Board action and votes: After waiving BAE consideration, trustees approved the staff position recommendations for the published matrices with specified exceptions. Key recorded outcomes included:

- Waiver to bring committee items directly to the board: motion carried (7 yes votes). - Matrix 2 (public land trust related bills, except downgrading HB1917 to comment, and supporting PLT bills with amendments): approved (8 yes votes). - Matrix 3 (public land trust housekeeping changes, SB2169, SB2596): approved (8 yes votes). - Matrix 4 (natural resources and Mauna Kea-related items; SB2046 moved from support to comment; Mauna Kea matters noted for transfer to Matrix 3): approved (9 yes votes). - Matrix 5 (native Hawaiian housing; a change to move HB1738/SB2007 from monitor to comment): approved (8 yes, 1 abstention). - Matrix 6 (native Hawaiian health): approved as published (9 yes votes). - Matrix 7 (native Hawaiian education): approved as published. - Matrix 8 (economic stability; staff flagged a $5,000,000 geothermal appropriation embedded in DHHL-related transient-accommodation-tax language and recommended moving HB2114 — a proposed Hawaii Benefits Hub — from support to monitor): approved with exceptions (9 yes votes). - Matrix 9 (kupuna and historic preservation): approved as published (9 yes votes).

Staff rationale and concerns: Ostrowski said certain items required position changes because committee amendments or new bill text altered scope since publication of the matrices. On public land trust bills, she recommended "support with amendments" to preserve OHA influence over membership and revenue share. Trustee Emerita argued that an amendment creating an 8-to-4 split favoring state appointees over OHA could render the working group "unbalanced" and urged reworking that membership language.

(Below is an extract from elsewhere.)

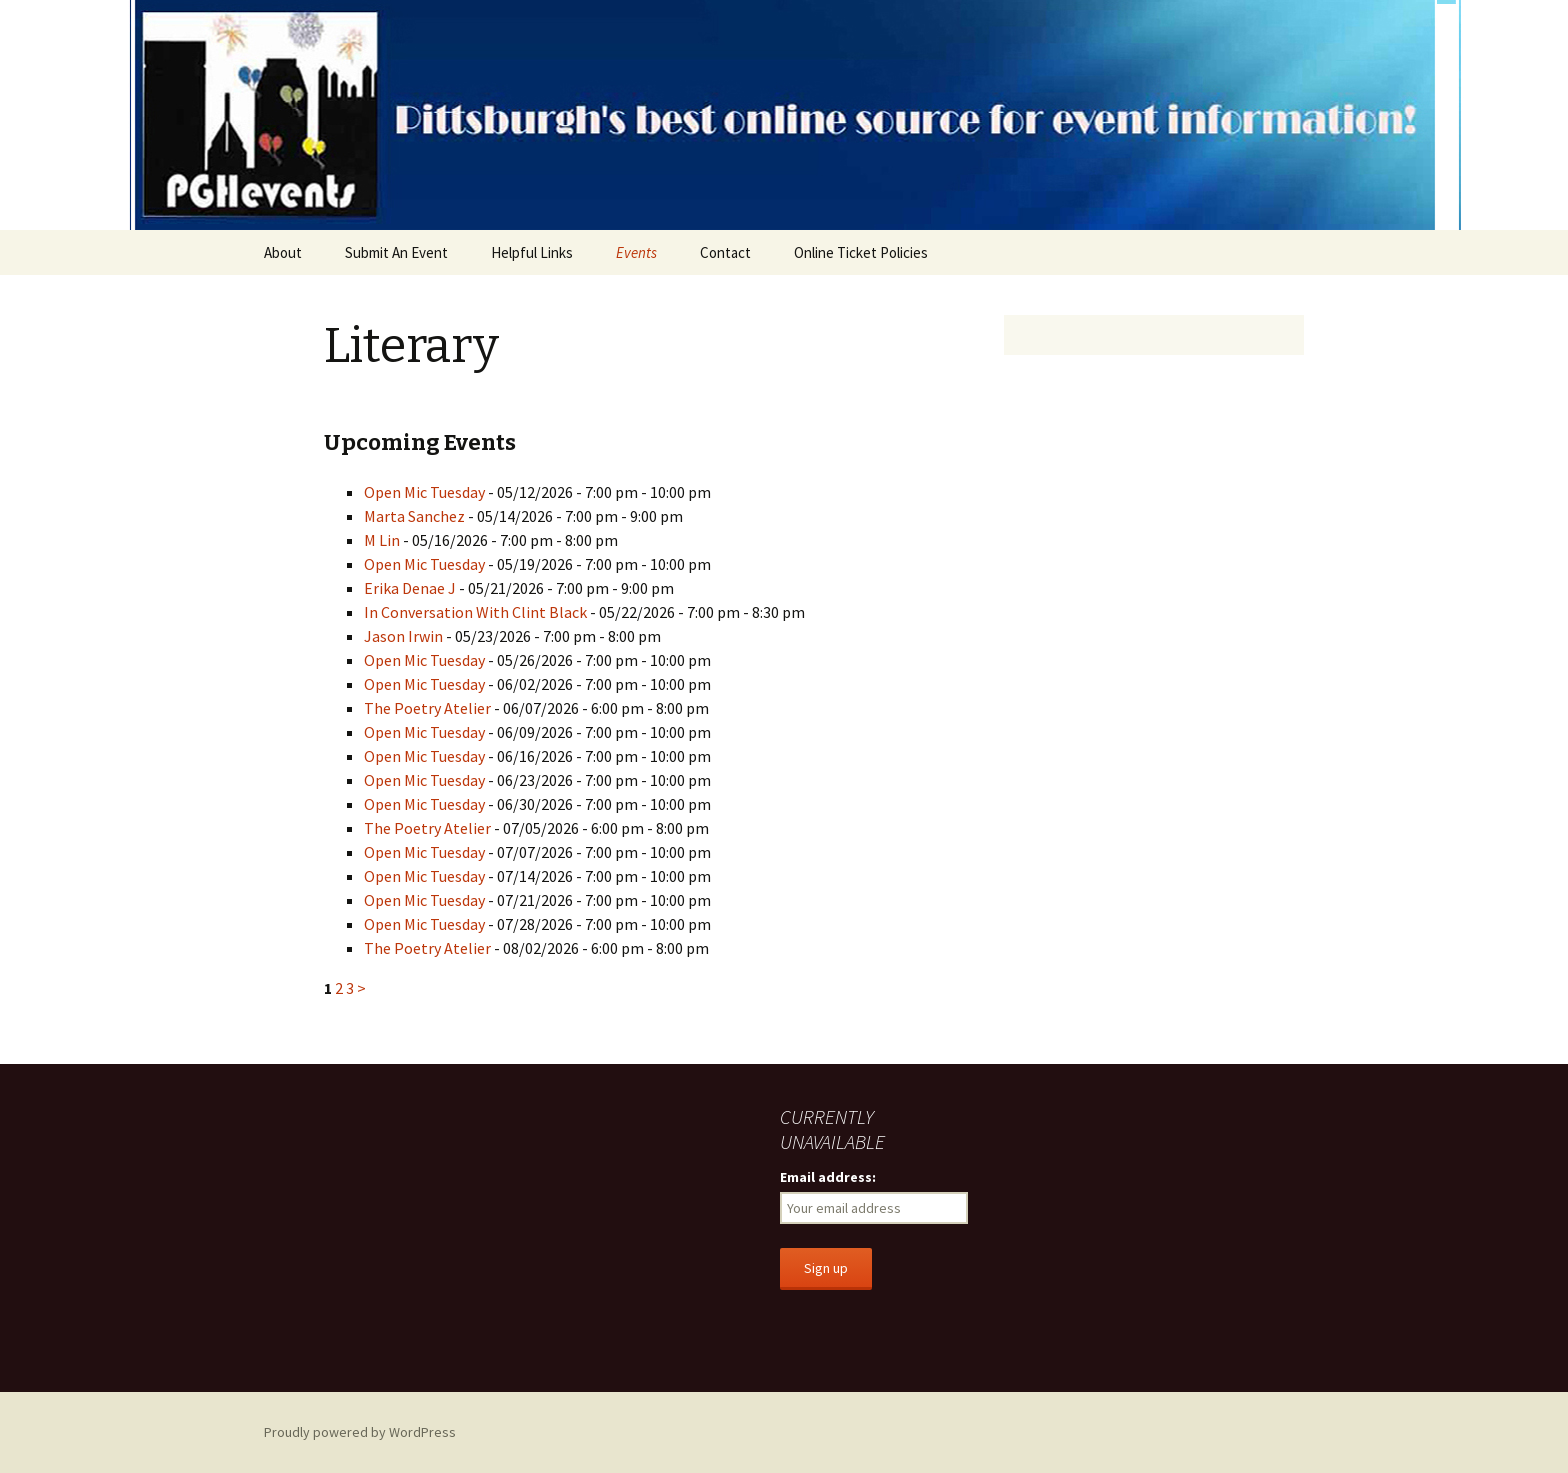 This screenshot has height=1473, width=1568. Describe the element at coordinates (414, 516) in the screenshot. I see `Marta Sanchez` at that location.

On other bills, advocacy staff recommended letting subject-matter agencies lead. For example, SB2169 (Agribusiness Development Corporation) raised concerns about eminent-domain authority; staff recommended downgrading OHA involvement and deferring core technical comments to the Department of Land and Natural Resources. On SB2596 (government leases), staff recommended limited engagement because the measure addresses leases between state entities.

Trustee preparations for hearings: Trustees asked advocacy staff to provide hearing logistics and talking points and to introduce trustees when they accompany staff to testify, so legislators recognize OHA's presence. "When the trustees accompany our staff to the legislature to testify, our staff must introduce our trustees," Emerita said, requesting a standard operating procedure for introductions and a short script for those appearances.

Next steps: Advocacy staff will circulate the rapid-response testimony and final matrix materials to trustees and communicate committee hearing times so trustees can plan in-person attendance when possible.

Votes at a glance: All actions above reflect motions and roll-call votes recorded in the public portion of the Feb. 25 meeting; where the transcript recorded tallies, they are reflected above. The board also moved into executive session later in the meeting (see separate article).